NatWest Money Sense
Over the STEM Festival, Years 7, 8, 9 and 10 have been delving into how mathematics relates to the UK financial system during some of their Maths lessons.
In Year 7, students learned about the difference between debit and credit cards. Students were very aware that a debit card gave you access to the money you had earned, whilst a credit card allows you to borrow money. Students learnt about the issues that misusing a credit card could cause.
Students also discussed when we should be using a debit card and when not to use a credit card. Some scenarios which were talked about were paying the monthly mortgage bill and paying for a holiday. Students realised that the mortgage bill should not be paid by a credit card, as we are paying back borrowed money by borrowing more money which is not financially wise. However, paying for a holiday by credit card was an advantage due to the protection given if a holiday company went into administration.
In Year 8, students were given an opportunity to learn about what to look out for on a pay slip. Although it may be quite a while before students may see one of these, the importance of seeing one now and how this links to the maths they are currently learning was invaluable.
Students were very intrigued to know about the tax code and their national insurance number and when they will receive these. We learnt about how a few numbers in the tax code could impact the amount of tax each of us pay and the amount we end up taking home.
We then moved onto looking at the deductions, learning about when we pay income tax and the brackets of income tax that we can fall into. We also looked at what national insurance is and how much we have to pay.

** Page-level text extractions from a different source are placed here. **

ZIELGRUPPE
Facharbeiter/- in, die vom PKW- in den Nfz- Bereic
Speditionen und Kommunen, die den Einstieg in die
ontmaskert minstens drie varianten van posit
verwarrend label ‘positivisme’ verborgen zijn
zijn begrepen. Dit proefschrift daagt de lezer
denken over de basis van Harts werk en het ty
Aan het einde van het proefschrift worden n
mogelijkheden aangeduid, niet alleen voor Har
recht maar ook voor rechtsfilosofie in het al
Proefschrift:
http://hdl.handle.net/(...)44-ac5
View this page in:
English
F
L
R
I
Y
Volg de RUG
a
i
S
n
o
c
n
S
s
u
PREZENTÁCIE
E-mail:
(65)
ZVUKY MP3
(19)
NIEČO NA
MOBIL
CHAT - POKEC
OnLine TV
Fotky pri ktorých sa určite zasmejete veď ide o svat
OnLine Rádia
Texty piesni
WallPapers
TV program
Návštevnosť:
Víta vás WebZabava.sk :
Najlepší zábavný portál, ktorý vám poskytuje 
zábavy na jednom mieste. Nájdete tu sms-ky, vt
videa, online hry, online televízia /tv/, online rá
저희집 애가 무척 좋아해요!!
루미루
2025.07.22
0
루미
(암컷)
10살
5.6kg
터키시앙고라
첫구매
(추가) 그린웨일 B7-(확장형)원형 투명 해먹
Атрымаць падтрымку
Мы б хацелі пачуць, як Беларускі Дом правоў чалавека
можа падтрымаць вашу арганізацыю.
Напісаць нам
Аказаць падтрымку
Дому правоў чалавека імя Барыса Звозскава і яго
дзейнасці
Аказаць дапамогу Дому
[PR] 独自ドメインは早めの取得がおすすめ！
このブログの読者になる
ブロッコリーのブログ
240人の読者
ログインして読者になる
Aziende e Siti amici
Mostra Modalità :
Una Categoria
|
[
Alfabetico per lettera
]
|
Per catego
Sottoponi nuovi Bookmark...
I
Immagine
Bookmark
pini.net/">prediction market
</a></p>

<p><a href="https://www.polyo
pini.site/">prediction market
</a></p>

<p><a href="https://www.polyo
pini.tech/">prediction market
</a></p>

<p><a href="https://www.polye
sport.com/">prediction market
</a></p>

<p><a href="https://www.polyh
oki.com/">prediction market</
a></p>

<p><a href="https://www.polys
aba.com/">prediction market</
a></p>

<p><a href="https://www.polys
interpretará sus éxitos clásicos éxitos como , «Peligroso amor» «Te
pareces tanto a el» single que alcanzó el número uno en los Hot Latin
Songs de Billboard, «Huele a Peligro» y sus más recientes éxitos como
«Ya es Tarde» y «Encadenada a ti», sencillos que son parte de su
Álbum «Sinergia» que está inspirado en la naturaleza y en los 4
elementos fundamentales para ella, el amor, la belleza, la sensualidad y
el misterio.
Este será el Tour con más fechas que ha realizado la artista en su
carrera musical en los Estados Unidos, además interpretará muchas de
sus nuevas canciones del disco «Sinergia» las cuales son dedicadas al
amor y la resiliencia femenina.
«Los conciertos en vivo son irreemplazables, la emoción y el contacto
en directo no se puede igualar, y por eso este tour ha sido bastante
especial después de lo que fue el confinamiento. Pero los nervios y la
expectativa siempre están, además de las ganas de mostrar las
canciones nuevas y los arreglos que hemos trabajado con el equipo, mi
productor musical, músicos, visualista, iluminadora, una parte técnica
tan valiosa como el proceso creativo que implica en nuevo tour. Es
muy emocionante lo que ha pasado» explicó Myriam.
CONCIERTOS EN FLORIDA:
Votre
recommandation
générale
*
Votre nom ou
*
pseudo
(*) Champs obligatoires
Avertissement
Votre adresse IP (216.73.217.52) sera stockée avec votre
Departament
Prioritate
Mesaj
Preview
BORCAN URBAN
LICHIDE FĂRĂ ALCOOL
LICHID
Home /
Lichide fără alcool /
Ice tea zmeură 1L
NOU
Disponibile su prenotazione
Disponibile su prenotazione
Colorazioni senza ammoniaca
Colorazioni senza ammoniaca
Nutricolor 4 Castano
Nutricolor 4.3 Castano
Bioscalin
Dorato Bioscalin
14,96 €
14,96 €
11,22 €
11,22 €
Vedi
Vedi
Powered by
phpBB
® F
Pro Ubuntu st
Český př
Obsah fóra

Overall, students were very keen to see where the money they earn goes and how tax and national insurance is calculated. Students will now be able to attempt to make an estimate on the wages they will receive into their banks in the future.
In Year 9, students were looking into the purposes of a social enterprise. This involved discussing how a business plan is produced and how money is reinvested. Social enterprises have a social or environmental mission that generates its income through trade and reinvest the majority of it profits to further its social impact.

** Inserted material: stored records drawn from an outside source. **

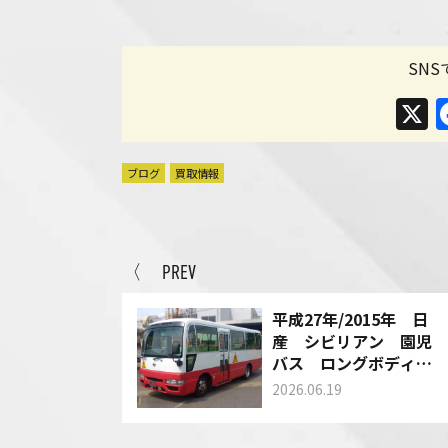
SN
ブログ
買取情報
〈 PREV
平成27年/2015年 日
産 シビリアン 園児
バス ロングボディ
型式：DHW41 AT
2026.06.19
車 買い取りさせて頂
きました！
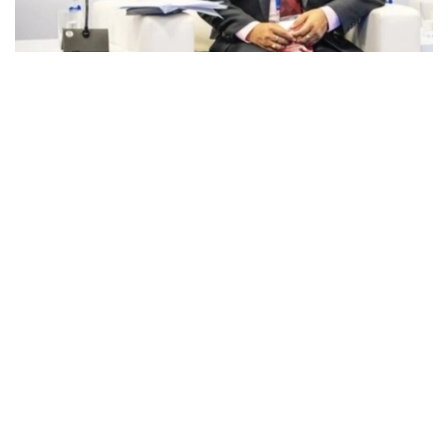
Фото: Правеш Кумар Гуптанинг шахсий архивидан
Правеш Кумар Гупта — Ҳиндистоннинг етакчи
таҳлил марказларидан бири бўлган ivekananda
International Foundation илмий ходими.
У Нью-Деҳлидаги Жаваҳарлаъл Неру
университетида Марказий Осиё масалалари
бўйича докторлик диссертациясини ҳимоя қилди.
У кўп йиллар давомида Марказий ва Жанубий
Осиё мамлакатларидаги сиёсий ва ижтимоий
жараёнларни ўрганиб келади.
Янгиланган конституциявий тизим доирасида
бўлажак сайловни баҳолар экан, эксперт вакиллик
бошқарувининг янги модели амалда ишлай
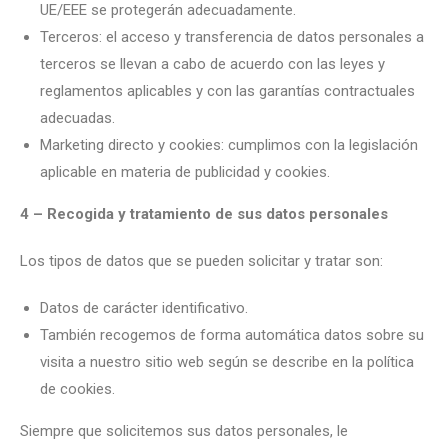
UE/EEE se protegerán adecuadamente.
Terceros: el acceso y transferencia de datos personales a
terceros se llevan a cabo de acuerdo con las leyes y
reglamentos aplicables y con las garantías contractuales
adecuadas.
Marketing directo y cookies: cumplimos con la legislación
aplicable en materia de publicidad y cookies.
4 – Recogida y tratamiento de sus datos personales
Los tipos de datos que se pueden solicitar y tratar son:
Datos de carácter identificativo.
También recogemos de forma automática datos sobre su
visita a nuestro sitio web según se describe en la política
de cookies.
Siempre que solicitemos sus datos personales, le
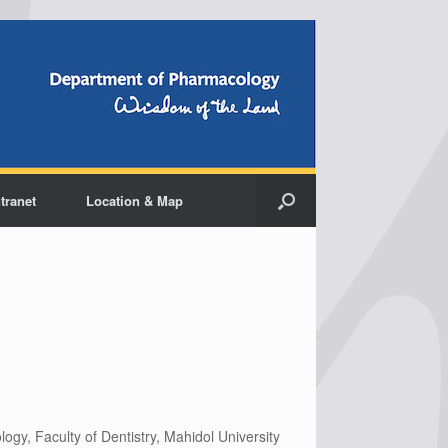
ntranet
Location & Map
gy, Faculty of Dentistry, Mahidol University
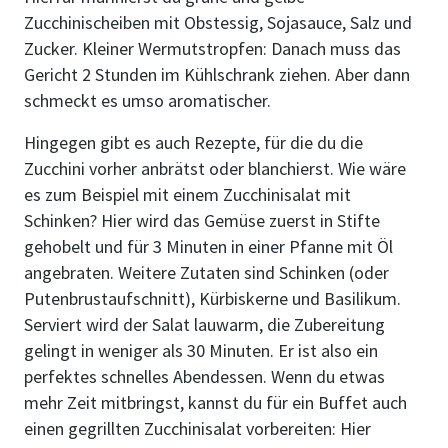
Zucchinischeiben mit Obstessig, Sojasauce, Salz und
Zucker. Kleiner Wermutstropfen: Danach muss das
Gericht 2 Stunden im Kühlschrank ziehen. Aber dann
schmeckt es umso aromatischer.
Hingegen gibt es auch Rezepte, für die du die
Zucchini vorher anbrätst oder blanchierst. Wie wäre
es zum Beispiel mit einem Zucchinisalat mit
Schinken? Hier wird das Gemüse zuerst in Stifte
gehobelt und für 3 Minuten in einer Pfanne mit Öl
angebraten. Weitere Zutaten sind Schinken (oder
Putenbrustaufschnitt), Kürbiskerne und Basilikum.
Serviert wird der Salat lauwarm, die Zubereitung
gelingt in weniger als 30 Minuten. Er ist also ein
perfektes schnelles Abendessen. Wenn du etwas
mehr Zeit mitbringst, kannst du für ein Buffet auch
einen gegrillten Zucchinisalat vorbereiten: Hier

We looked into some well known social enterprises like Divine; this company is the only Fairtrade chocolate company that 44% of farmers own. They ensure cocoa farmers receive a better deal for their cocoa and receive a share of Divine’s profits.
Students in Year 10 were given the opportunity to take part in a virtual escape room in their Maths lessons. They were placed into teams of five and given a different problem in seven different ‘rooms’ in a school that they had to solve in order to escape.

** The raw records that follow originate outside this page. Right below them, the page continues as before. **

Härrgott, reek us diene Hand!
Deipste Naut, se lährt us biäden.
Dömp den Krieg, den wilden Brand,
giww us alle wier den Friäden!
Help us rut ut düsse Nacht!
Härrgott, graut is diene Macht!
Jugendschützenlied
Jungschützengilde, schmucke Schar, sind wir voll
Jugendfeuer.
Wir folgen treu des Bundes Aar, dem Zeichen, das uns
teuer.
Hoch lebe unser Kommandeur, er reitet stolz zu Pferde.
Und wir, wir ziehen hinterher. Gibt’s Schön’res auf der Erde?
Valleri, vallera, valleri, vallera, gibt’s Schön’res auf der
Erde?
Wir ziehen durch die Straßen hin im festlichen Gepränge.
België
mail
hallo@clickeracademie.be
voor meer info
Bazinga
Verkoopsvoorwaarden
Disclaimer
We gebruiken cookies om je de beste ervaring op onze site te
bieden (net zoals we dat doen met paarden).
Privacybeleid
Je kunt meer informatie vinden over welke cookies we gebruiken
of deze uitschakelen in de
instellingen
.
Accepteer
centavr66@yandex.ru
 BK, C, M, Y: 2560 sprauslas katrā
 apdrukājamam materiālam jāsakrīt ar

The rooms were scrambled for each team so everyone completed the puzzles in a different order. As some rooms were harder than others, they didn’t know how they were doing until the very end.
After completing all the rooms, their final challenge was to decode the key cards and answer three questions in order to win. Each of the key cards they had received had different clues on them. The students had to work as a team to be able to solve the problem and ‘escape’.